Un effort mondial pour réparer la couche d'ozone redonne un nouveau souffle à la lutte contre le changement climatique

  • Selon les scientifiques, le trou dans le bouclier de la planète, détecté pour la première fois dans les années 1980, reviendra à la normale vers 2066
  • Pour ralentir le réchauffement de la planète, les experts estiment qu'une coopération identique à celle du protocole de Montréal de 1987 est nécessaire

LONDRES: Vous ne pouvez pas le voir à l'œil nu, mais au-dessus de votre tête, juste au-dessus de l'altitude à laquelle volent les plus gros avions de ligne, se trouve une fragile couche de gaz naturel qui protège toute vie sur Terre des effets mortels des rayons ultraviolets émis par le soleil.

Il s'agit du bouclier d'ozone, une ceinture de gaz — plus précisément l'ozone, ou O3, qui est composé de trois atomes d'oxygène — formée par l'interaction naturelle du rayonnement ultraviolet solaire avec l’O2, l'oxygène que nous respirons.

Sans ce bouclier, nous serions tous cuits.
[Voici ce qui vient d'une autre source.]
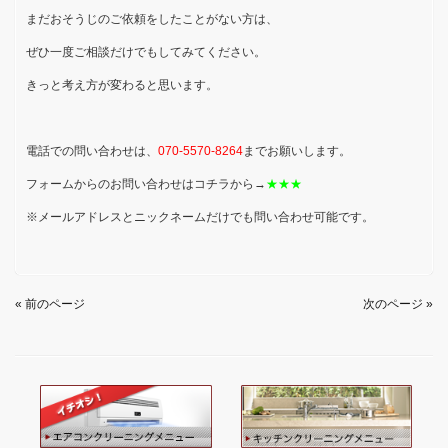
まだおそうじのご依頼をしたことがない方は、
ぜひ一度ご相談だけでもしてみてください。
きっと考え方が変わると思います。
電話での問い合わせは、
070-5570-8264
までお願いします。
フォームからのお問い合わせはコチラから→
★★★
※メールアドレスとニックネームだけでも問い合わせ可能です。
« 前のページ
次のページ »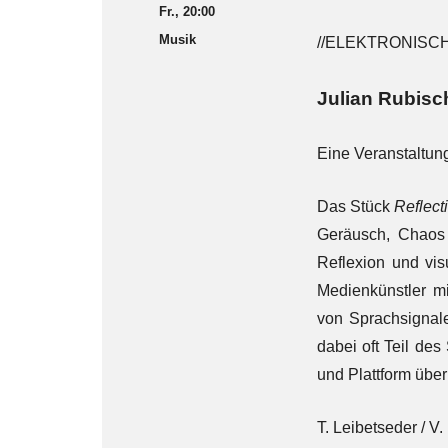
Fr., 20:00
Musik
//ELEKTRONISC
Julian Rubis
Eine Veranstaltun
Das Stück
Reflect
Geräusch, Chaos 
Reflexion und vis
Medienkünstler m
von Sprachsignale
dabei oft Teil de
und Plattform übe
T. Leibetseder / V.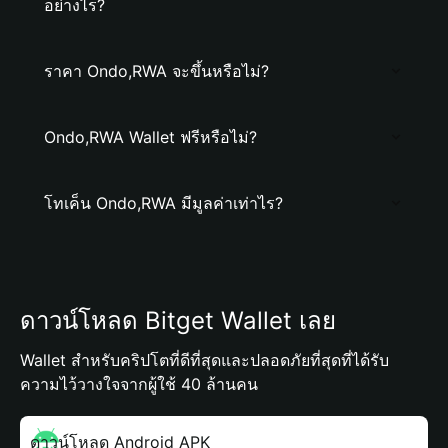
อย่างไร?
ราคา Ondo,RWA จะขึ้นหรือไม่?
Ondo,RWA Wallet ฟรีหรือไม่?
โทเค็น Ondo,RWA มีมูลค่าเท่าไร?
ดาวน์โหลด Bitget Wallet เลย
Wallet สำหรับคริปโตที่ดีที่สุดและปลอดภัยที่สุดที่ได้รับ
ความไว้วางใจจากผู้ใช้ 40 ล้านคน
ดาวน์โหลด Android APK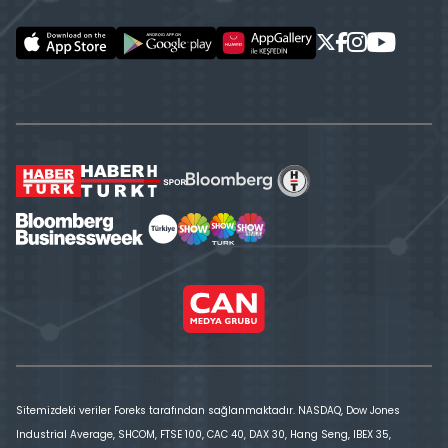
Sitemizdeki veriler Foreks tarafından sağlanmaktadır. NASDAQ, Dow Jones
Industrial Average, SHCOM, FTSE 100, CAC 40, DAX 30, Hang Seng, IBEX 35,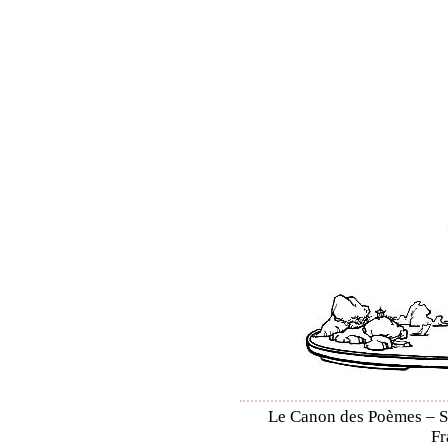
Le Canon des Poèmes – Shi
Fr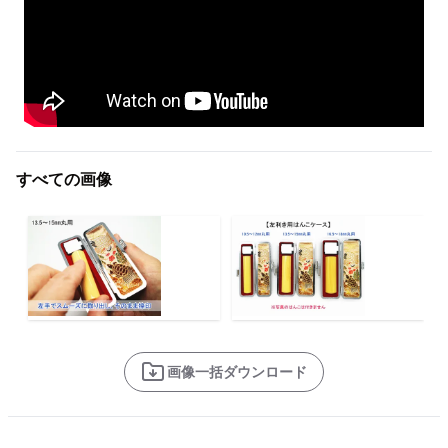
すべての画像
画像一括ダウンロード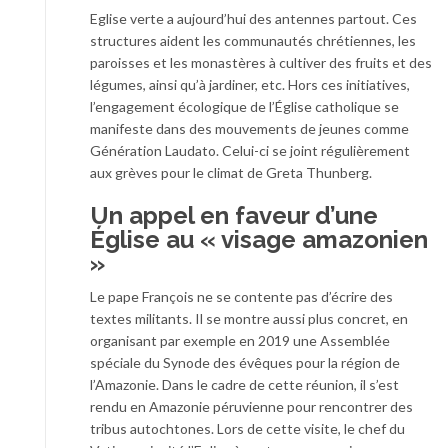
Eglise verte a aujourd’hui des antennes partout. Ces
structures aident les communautés chrétiennes, les
paroisses et les monastères à cultiver des fruits et des
légumes, ainsi qu’à jardiner, etc. Hors ces initiatives,
l’engagement écologique de l’Église catholique se
manifeste dans des mouvements de jeunes comme
Génération Laudato. Celui-ci se joint régulièrement
aux grèves pour le climat de Greta Thunberg.
Un appel en faveur d’une
Église au « visage amazonien
»
Le pape François ne se contente pas d’écrire des
textes militants. Il se montre aussi plus concret, en
organisant par exemple en 2019 une Assemblée
spéciale du Synode des évêques pour la région de
l’Amazonie. Dans le cadre de cette réunion, il s’est
rendu en Amazonie péruvienne pour rencontrer des
tribus autochtones. Lors de cette visite, le chef du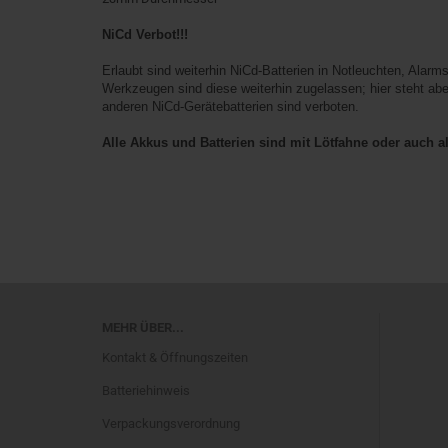
NiCd Verbot!!!
Erlaubt sind weiterhin NiCd-Batterien in Notleuchten, Ala
Werkzeugen sind diese weiterhin zugelassen; hier steht aber
anderen NiCd-Gerätebatterien sind verboten.
Alle Akkus und Batterien sind mit Lötfahne oder auch al
MEHR ÜBER...
Kontakt & Öffnungszeiten
Batteriehinweis
Verpackungsverordnung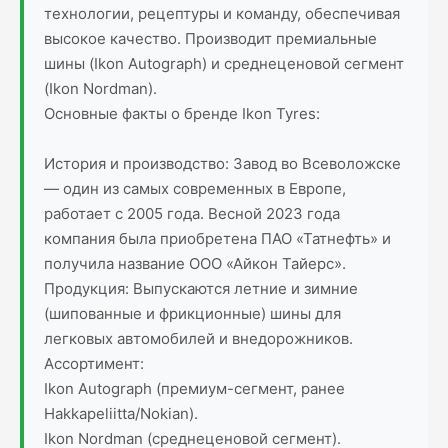
технологии, рецептуры и команду, обеспечивая
высокое качество. Производит премиальные
шины (Ikon Autograph) и среднеценовой сегмент
(Ikon Nordman).
Основные факты о бренде Ikon Tyres:
История и производство: Завод во Всеволожске
— один из самых современных в Европе,
работает с 2005 года. Весной 2023 года
компания была приобретена ПАО «Татнефть» и
получила название ООО «Айкон Тайерс».
Продукция: Выпускаются летние и зимние
(шипованные и фрикционные) шины для
легковых автомобилей и внедорожников.
Ассортимент:
Ikon Autograph (премиум-сегмент, ранее
Hakkapeliitta/Nokian).
Ikon Nordman (среднеценовой сегмент).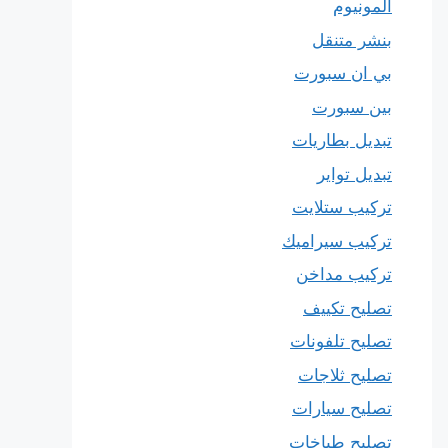
المونيوم
بنشر متنقل
بي ان سبورت
بين سبورت
تبديل بطاريات
تبديل تواير
تركيب ستلايت
تركيب سيراميك
تركيب مداخن
تصليح تكييف
تصليح تلفونات
تصليح ثلاجات
تصليح سيارات
تصليح طباخات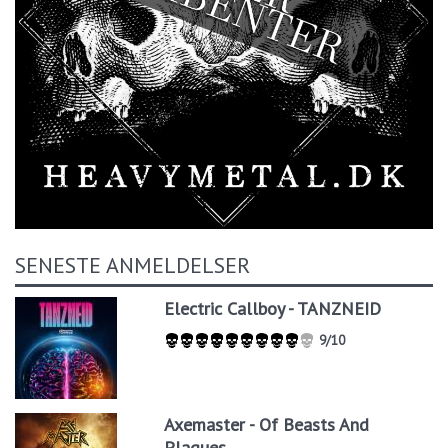
SENESTE ANMELDELSER
Electric Callboy - TANZNEID
9/10
Axemaster - Of Beasts And
Plagues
Selon le secrétariat de l'ozone du programme des Nations unies pour l'environnement, «l'exposition à long terme à des niveaux élevés d'UV-B menace la santé humaine et endommage la plupart des animaux, des plantes et des microbes, de sorte que la couche d'ozone protège toute la vie sur Terre». 

Mais aujourd'hui, après des décennies de lutte pour la sauver — et pour nous sauver — les scientifiques ont annoncé que le trou dans la couche d'ozone, qui a été détecté dans les années 1980, se referme.

L'annonce faite ce mois-ci est une victoire pour l'une des plus grandes collaborations scientifiques internationales que le monde n’ait jamais connues. Et, à l'heure où le monde s'efforce de lutter contre le changement climatique, il s'agit d'une démonstration opportune et extrêmement encourageante de ce que la communauté internationale peut accomplir lorsqu'elle se donne vraiment à fond.

Alors que les pays du monde s'apprêtent à se réunir à la conférence des Nations unies sur le changement climatique, la COP28, aux Émirats arabes unis, où ils devront rendre compte en novembre des progrès réalisés en vue d'atteindre les objectifs en matière du changement climatique fixés par l'accord de Paris de 2015, le brillant succès du protocole de Montréal de 1987, qui a permis de sauver la couche d'ozone, ne peut qu'être une source d'inspiration.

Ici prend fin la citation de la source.